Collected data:
===============

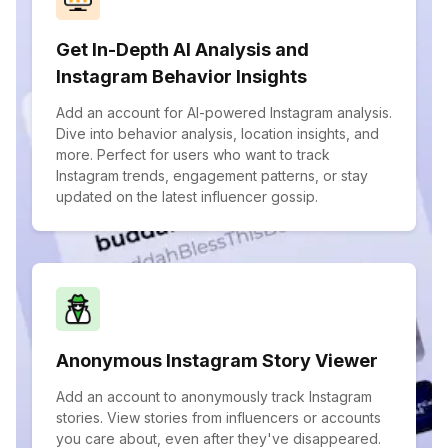
Get In-Depth AI Analysis and
Instagram Behavior Insights
Add an account for AI-powered Instagram analysis.
Dive into behavior analysis, location insights, and
more. Perfect for users who want to track
Instagram trends, engagement patterns, or stay
updated on the latest influencer gossip.
Anonymous Instagram Story Viewer
Add an account to anonymously track Instagram
stories. View stories from influencers or accounts
you care about, even after they've disappeared.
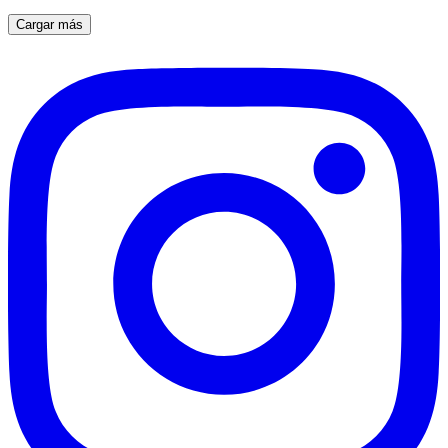
Cargar más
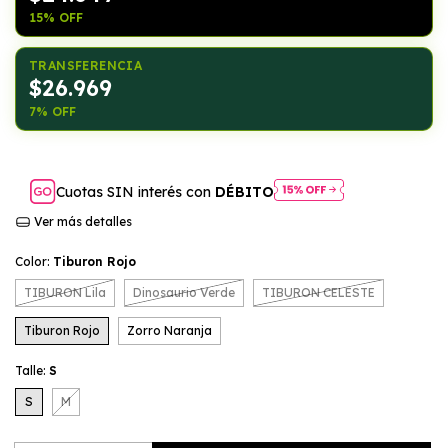
15% OFF
TRANSFERENCIA
$26.969
7% OFF
Cuotas SIN interés con
DÉBITO
Ver más detalles
Color:
Tiburon Rojo
TIBURON Lila
Dinosaurio Verde
TIBURON CELESTE
Tiburon Rojo
Zorro Naranja
Talle:
S
S
M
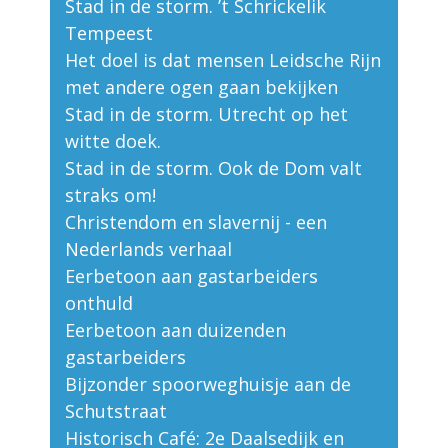
Stad in de storm. ’t Schrickelik
Tempeest
Het doel is dat mensen Leidsche Rijn
met andere ogen gaan bekijken
Stad in de storm. Utrecht op het
witte doek.
Stad in de storm. Ook de Dom valt
straks om!
Christendom en slavernij - een
Nederlands verhaal
Eerbetoon aan gastarbeiders
onthuld
Eerbetoon aan duizenden
gastarbeiders
Bijzonder spoorweghuisje aan de
Schutstraat
Historisch Café: 2e Daalsedijk en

===============

- **Task**: Type out all the records verbatim, minus images.

- **Answer area**:
Get In-Depth AI Analysis and
Instagram Behavior Insights
Add an account for AI-powered Instagram analysis.
Dive into behavior analysis, location insights, and
more. Perfect for users who want to track
Instagram trends, engagement patterns, or stay
updated on the latest influencer gossip.
Anonymous Instagram Story Viewer
Add an account to anonymously track Instagram
stories. View stories from influencers or accounts
you care about, even after they've disappeared.
Cargar más
15% OFF
TRANSFERENCIA
$26.969
7% OFF
Cuotas SIN interés con
DÉBITO
Ver más detalles
Color:
Tiburon Rojo
TIBURON Lila
Dinosaurio Verde
TIBURON CELESTE
Tiburon Rojo
Zorro Naranja
Talle:
S
S
M
Stad in de storm. ’t Schrickelik
Tempeest
Het doel is dat mensen Leidsche Rijn
met andere ogen gaan bekijken
Stad in de storm. Utrecht op het
witte doek.
Stad in de storm. Ook de Dom valt
straks om!
Christendom en slavernij - een
Nederlands verhaal
Eerbetoon aan gastarbeiders
onthuld
Eerbetoon aan duizenden
gastarbeiders
Bijzonder spoorweghuisje aan de
Schutstraat
Historisch Café: 2e Daalsedijk en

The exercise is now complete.